> _What to produce_:
Repeat, please, exactly the lines from the one that has "Instagram Flexx Gym" through the end of the records below, with pictures dropped.
═══ Dataset
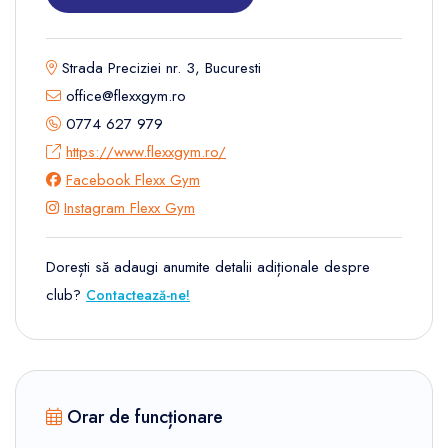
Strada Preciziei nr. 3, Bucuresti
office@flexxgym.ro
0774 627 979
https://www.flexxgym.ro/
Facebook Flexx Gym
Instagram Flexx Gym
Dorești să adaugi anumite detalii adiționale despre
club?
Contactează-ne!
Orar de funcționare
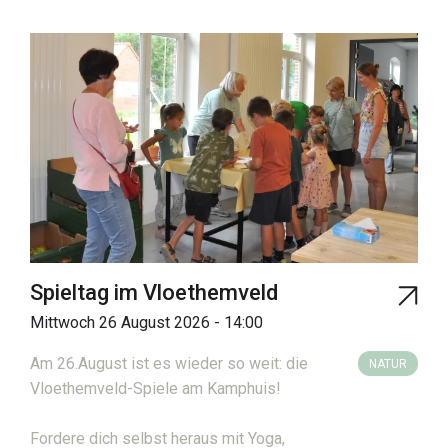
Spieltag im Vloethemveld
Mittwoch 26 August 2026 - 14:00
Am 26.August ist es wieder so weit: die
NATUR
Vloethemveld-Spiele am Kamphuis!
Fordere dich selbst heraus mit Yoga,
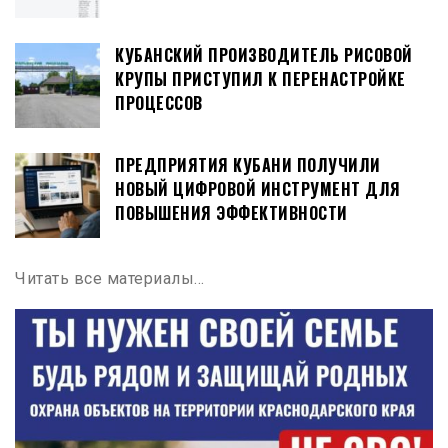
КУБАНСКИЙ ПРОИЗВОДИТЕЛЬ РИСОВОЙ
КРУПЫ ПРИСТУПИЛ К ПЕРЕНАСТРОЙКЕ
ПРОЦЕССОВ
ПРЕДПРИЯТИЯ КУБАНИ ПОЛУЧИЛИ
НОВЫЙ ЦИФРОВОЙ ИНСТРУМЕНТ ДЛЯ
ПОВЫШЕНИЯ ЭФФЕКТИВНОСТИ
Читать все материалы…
══════
> _Task solution_:
Instagram Flexx Gym
Dorești să adaugi anumite detalii adiționale despre
club?
Contactează-ne!
Orar de funcționare
Spieltag im Vloethemveld
Mittwoch 26 August 2026 - 14:00
Am 26.August ist es wieder so weit: die
NATUR
Vloethemveld-Spiele am Kamphuis!
Fordere dich selbst heraus mit Yoga,
КУБАНСКИЙ ПРОИЗВОДИТЕЛЬ РИСОВОЙ
КРУПЫ ПРИСТУПИЛ К ПЕРЕНАСТРОЙКЕ
ПРОЦЕССОВ
ПРЕДПРИЯТИЯ КУБАНИ ПОЛУЧИЛИ
НОВЫЙ ЦИФРОВОЙ ИНСТРУМЕНТ ДЛЯ
ПОВЫШЕНИЯ ЭФФЕКТИВНОСТИ
Читать все материалы…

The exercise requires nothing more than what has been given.